EXERCISE DATA section start

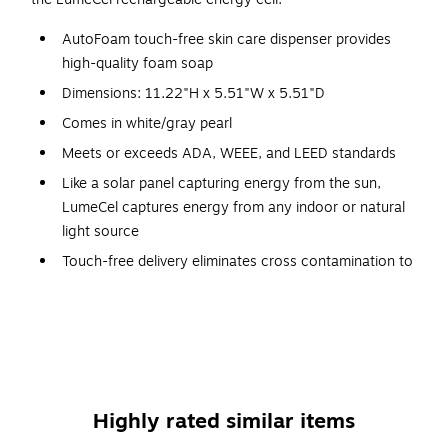
AutoFoam touch-free skin care dispenser provides
high-quality foam soap
Dimensions: 11.22"H x 5.51"W x 5.51"D
Comes in white/gray pearl
Meets or exceeds ADA, WEEE, and LEED standards
Like a solar panel capturing energy from the sun,
LumeCel captures energy from any indoor or natural
light source
Touch-free delivery eliminates cross contamination to
help reduce the spread of germs
Contemporary clean look of the dispenser is available
in a variety of color combinations
Refill level and battery life indicators
No alkaline batteries required
Highly rated similar items
3-year manufacturer limited warranty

EXERCISE DATA section end

_WORK TO COMPLETE_.
Every record is to be restated word for word, with the pictures left out.

_FINISHED TASK_.
AutoFoam touch-free skin care dispenser provides
high-quality foam soap
Dimensions: 11.22"H x 5.51"W x 5.51"D
Comes in white/gray pearl
Meets or exceeds ADA, WEEE, and LEED standards
Like a solar panel capturing energy from the sun,
LumeCel captures energy from any indoor or natural
light source
Touch-free delivery eliminates cross contamination to
help reduce the spread of germs
Contemporary clean look of the dispenser is available
in a variety of color combinations
Refill level and battery life indicators
No alkaline batteries required
Highly rated similar items
3-year manufacturer limited warranty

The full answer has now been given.